Our grandson, Collin, is very allergic to peanuts and probably to all nuts, so whenever we send a care package to Sarah and Chris, we have to make sure there isn’t a molecule of nuttiness in the box. Well, we can put the silly Tim-style nuttiness in the packages, but not the eating kind. Do you know how many food items have some kind of nut in them, or are processed in a plant that also processes nuts? Yikes! Read the ingredients and read the fine print at the bottom of the ingredient list.
Even better, don’t buy processed foods.
I love sending my homemade granola in care packages to all of our kids — it’s easy to pack, travels well and seems to go over pretty well with the recipients. I started making granola when I lived in a large household of college students in the 70s. Back then our granola had lots of sweetener (honey or maple syrup) and vegetable oil to crisp it up. That granola recipe evolved over the years — in fact it changes almost every time I make it, depending on what we have in the pantry. Now that Tim and I are trying to eat without oils and sweeteners, I have adapted the recipe even more. So it was an easy step to go nutless for Collin. We love you, Collin!

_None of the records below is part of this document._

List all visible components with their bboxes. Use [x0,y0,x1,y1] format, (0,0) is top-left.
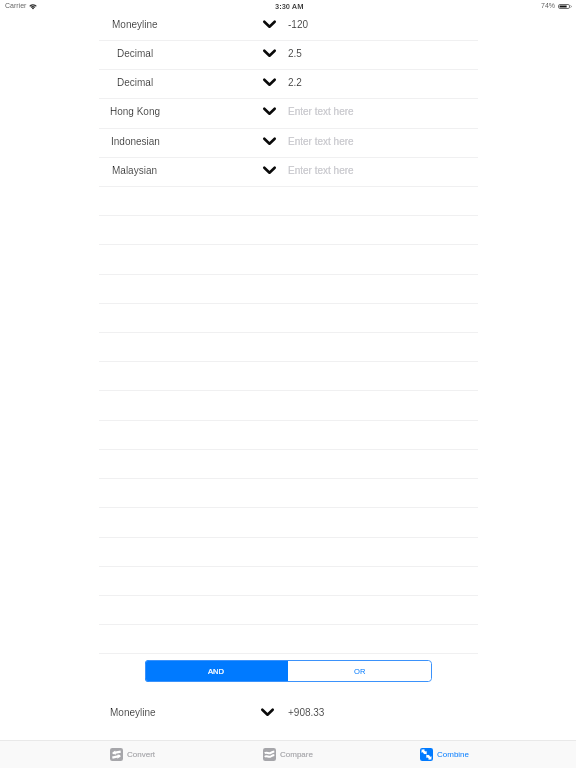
button[interactable]: Decimal [99,69,478,98]
staticText: Enter text here [288,136,354,147]
staticText: Compare [280,750,313,759]
button[interactable]: OR [288,660,432,682]
button[interactable]: Decimal [99,40,478,69]
staticText: 74% [541,2,556,10]
staticText: 2.5 [288,48,302,59]
staticText: 3:30 AM [275,2,304,10]
button[interactable]: Combine [415,741,475,768]
staticText: Malaysian [112,165,158,176]
staticText: Hong Kong [110,106,161,117]
staticText: Convert [127,750,156,759]
staticText: +908.33 [288,707,325,718]
staticText: Moneyline [112,19,158,30]
staticText: OR [354,667,366,675]
staticText: Decimal [117,77,154,88]
staticText: -120 [288,19,309,30]
staticText: Indonesian [111,136,160,147]
button[interactable]: Hong Kong [99,98,478,127]
button[interactable]: Compare [258,741,318,768]
button[interactable]: Indonesian [99,128,478,157]
staticText: 2.2 [288,77,302,88]
staticText: Enter text here [288,106,354,117]
staticText: Moneyline [110,707,156,718]
button[interactable]: Malaysian [99,157,478,186]
staticText: AND [208,667,225,675]
staticText: Carrier [5,2,27,10]
button[interactable]: AND [145,660,288,682]
button[interactable]: Moneyline [99,11,478,40]
staticText: Enter text here [288,165,354,176]
button[interactable]: Convert [105,741,161,768]
staticText: Decimal [117,48,154,59]
button[interactable]: Moneyline [99,698,478,727]
staticText: Combine [437,750,470,759]
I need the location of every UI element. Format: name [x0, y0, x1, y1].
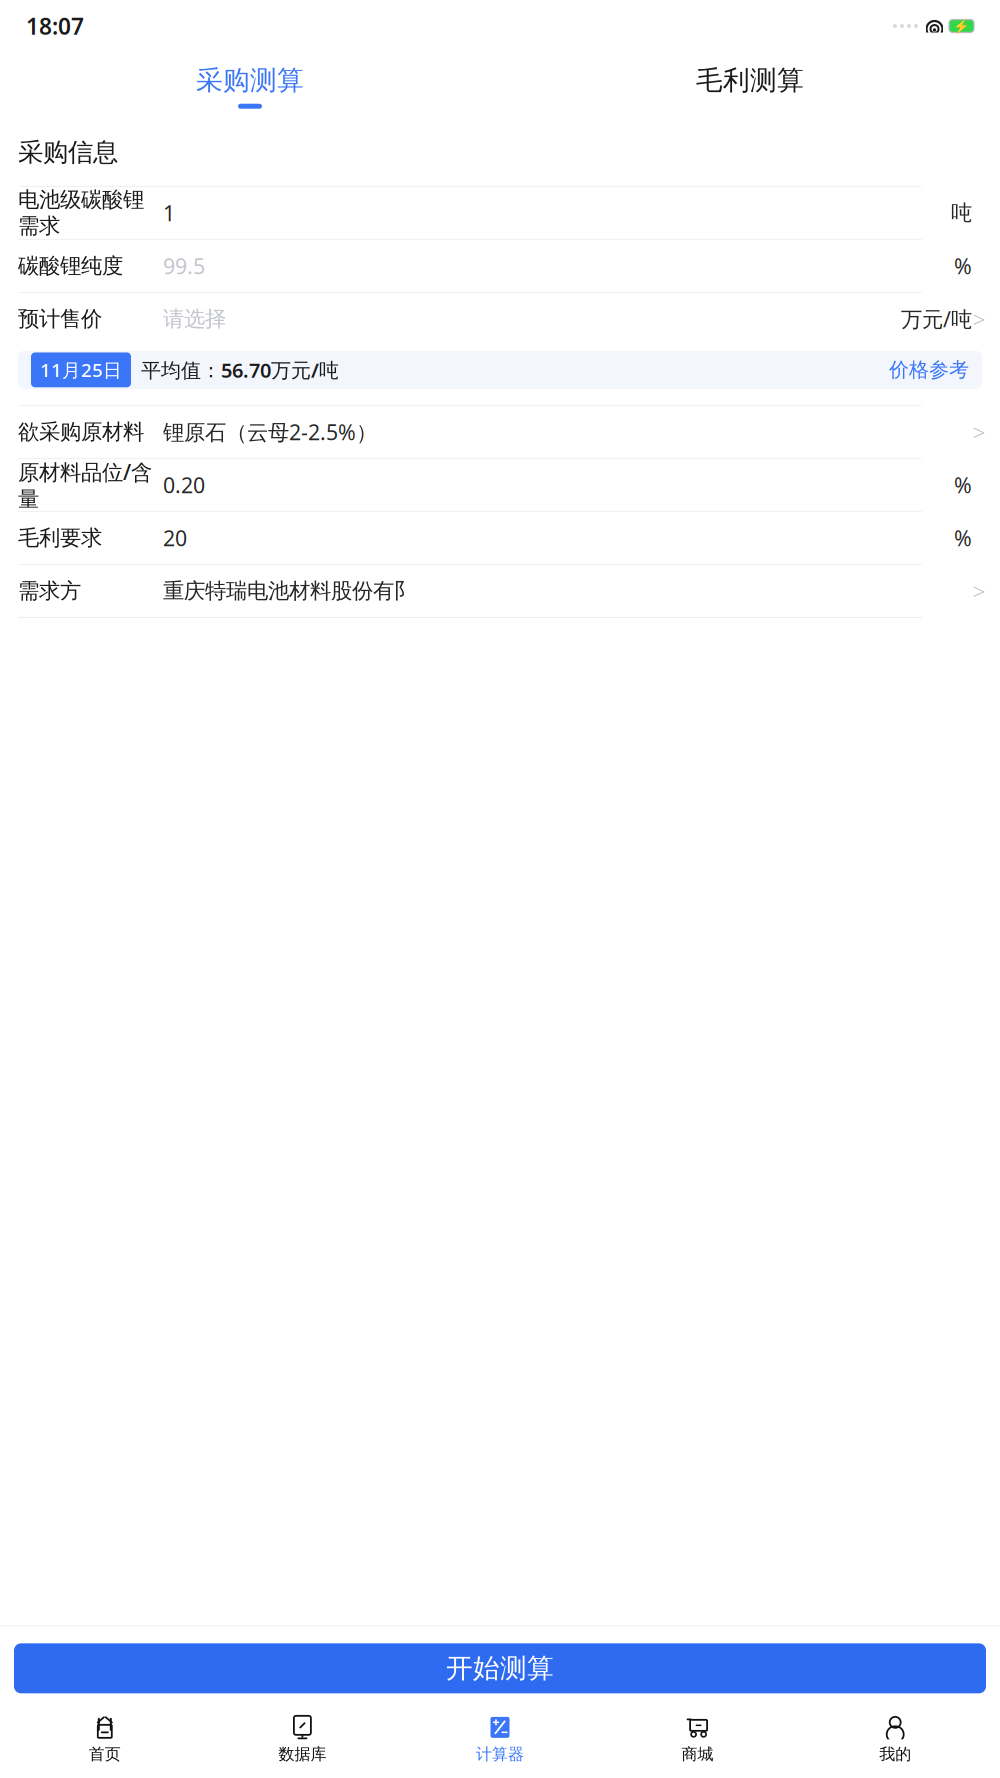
staticText: ⚡ [953, 18, 970, 34]
staticText: 我的 [879, 1744, 911, 1764]
staticText: % [954, 252, 972, 280]
staticText: 数据库 [278, 1744, 326, 1764]
staticText: 毛利测算 [696, 64, 804, 97]
staticText: 毛利要求 [18, 525, 102, 551]
staticText: 11月25日 [40, 358, 122, 382]
staticText: 0.20 [163, 471, 205, 499]
staticText: 重庆特瑞电池材料股份有阝 [163, 578, 415, 604]
staticText: 需求方 [18, 578, 81, 604]
staticText: 18:07 [26, 11, 84, 41]
button[interactable]: 计算器 [401, 1709, 599, 1770]
staticText: 电池级碳酸锂需求 [18, 187, 144, 239]
staticText: > [972, 576, 986, 606]
staticText: % [954, 524, 972, 552]
staticText: 采购测算 [196, 64, 304, 97]
staticText: 吨 [951, 200, 972, 226]
staticText: 商城 [682, 1744, 714, 1764]
button[interactable]: 预计售价 [0, 293, 1000, 345]
staticText: 1 [163, 199, 175, 227]
button[interactable]: 电池级碳酸锂需求 [0, 187, 1000, 239]
staticText: 平均值：56.70万元/吨 [141, 357, 339, 383]
button[interactable]: 欲采购原材料 [0, 406, 1000, 458]
staticText: 99.5 [163, 252, 205, 280]
staticText: 采购信息 [18, 137, 118, 168]
staticText: 万元/吨 [901, 305, 972, 333]
button[interactable]: 原材料品位/含量 [0, 459, 1000, 511]
staticText: % [954, 471, 972, 499]
staticText: 开始测算 [446, 1652, 554, 1685]
staticText: 预计售价 [18, 306, 102, 332]
button[interactable]: 商城 [599, 1709, 796, 1770]
staticText: > [972, 417, 986, 447]
staticText: 锂原石（云母2-2.5%） [163, 418, 377, 446]
staticText: 首页 [89, 1744, 121, 1764]
button[interactable]: 首页 [6, 1709, 204, 1770]
staticText: 碳酸锂纯度 [18, 253, 123, 279]
button[interactable]: 毛利要求 [0, 512, 1000, 564]
button[interactable]: 开始测算 [14, 1643, 986, 1693]
button[interactable]: 需求方 [0, 565, 1000, 617]
button[interactable]: 毛利测算 [500, 58, 1000, 115]
staticText: 请选择 [163, 306, 226, 332]
button[interactable]: 11月25日 [18, 351, 982, 389]
staticText: > [972, 304, 986, 334]
button[interactable]: 我的 [796, 1709, 994, 1770]
staticText: 价格参考 [889, 358, 969, 382]
button[interactable]: 碳酸锂纯度 [0, 240, 1000, 292]
button[interactable]: 数据库 [204, 1709, 401, 1770]
staticText: 欲采购原材料 [18, 419, 144, 445]
staticText: 原材料品位/含量 [18, 458, 152, 512]
staticText: 计算器 [476, 1744, 524, 1764]
staticText: 20 [163, 524, 187, 552]
button[interactable]: 采购测算 [0, 58, 500, 115]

Making your own granola is really easy. In fact, it’s something you can make while you are doing Saturday chores, or cooking dinner in the oven. You just need a big bowl, the ingredients, a cookie sheet or baking pan, and your oven. Easy Peasy. Here’s my current no-nuts granola recipe.
- 8 cups raw rolled oats (you can also use rye, triticale or kamut)
- 4 cups (total) puffed brown rice and/or puffed millet
- 1 cup flax meal
- 1/2 cup sesame seeds
- 1 cup sunflower seeds
- 1/2 cup chia seeds (optional)
- 2 cups dried fruit (I like to use apricots, peaches, cranberries, dried tart cherries, dried apples, golden raisins)
- 1 cup unsweetened coconut flakes (large flakes are better than shredded)
- 2 T or more, orange or lemon zest
- 2 tsp vanilla
- 1/4 cup coconut oil
- 1/4 cup maple syrup (optional)
- Heat the coconut oil and maple syrup until the oil is liquified and a little bubbly. Add the vanilla to this mixture and set aside.
- Mix the grains and seeds in a large bowl. Pour the oil mixture over it and mix it all thoroughly. Put the grains in a 13 x 9 inch baking dish or spread out on a cookie sheet that has a rim.
- Bake at 350F until golden brown, stirring a couple of times because the outside edges of the granola brown first and you want it to brown evenly. Watch the granola while you are roasting it so it doesn’t get overdone (if you brown it too much it has a bitter taste.)
- While the granola is baking, cut up your dried fruits. As soon as the granola is out of the oven, pour it back into the large bowl, add the fruit and stir to combine. Let it sit until totally cool before you store it.
You can vary this recipe almost infinitely.
- If you are not going for the nut-free-version, then add your nuts (like walnuts, sliced almonds, or pecans) before baking the granola. Bake as above. The nuts will have a delightful toasted flavor.
- Add more or less sweetener as you like. When I am making granola for just us, I don’t add sweetener at all. The dried fruit is sweet enough for us.
- Add more or less oil, or use a different type of oil if you want. We use coconut oil for a couple of reasons. It has many nutrients other oils don’t have plus … the taste is awesome! I also make a toasted “muesli” that is exactly like this recipe but without the oil or sweetener. That’s even healthier if you are trying to avoid oils/added fats in your diet.
- I use the puffed brown rice and puffed millet to bulk up the granola without making it too heavy. You can buy these at Whole Foods. We buy them in bags or bulk at the Real Food Market in Helena. I like Arrowhead Mills brand of the puffs. We sometimes use already toasted millet, barley or brown rice — it’s crunchier and smaller than the puffed stuff. If you are not avoiding corn or wheat — those are also available puffed, and are a delicious addition to granola. Find the kind with nothing added. Just the pure puffed grain.
- The seeds add protein and chewiness, plus alot of anti-oxidants and Omega3 fatty acids. One of the reasons I add a little oil and maple syrup to granola we make for our kids, is to make the seeds and flax meal stick to the larger grains. Otherwise, they sink to the bottom of the jar or bag and the last person to have granola gets a bowlful of the teeny stuff.
- Dried fruit tip: waiting until the granola is baked prevents the dried fruits from getting too crispy. Also, stirring it into the HOT granola cooks the fruit a little, making it just perfectly chewy.
- Flavorings: I like the taste of vanilla with all the grains. You can also add other extracts such as almond, orange, or lemon.
- I have made granola with homemade applesauce instead of oil and added sweetener. This is delicious. Blend the applesauce before adding to the grains, so there are not chunks of apples. Bake a little longer. It won’t be as crisp as the other granola but it’s still yummy! This granola doesn’t last as long in the pantry because the applesauce isn’t dried out. I store it in the freezer.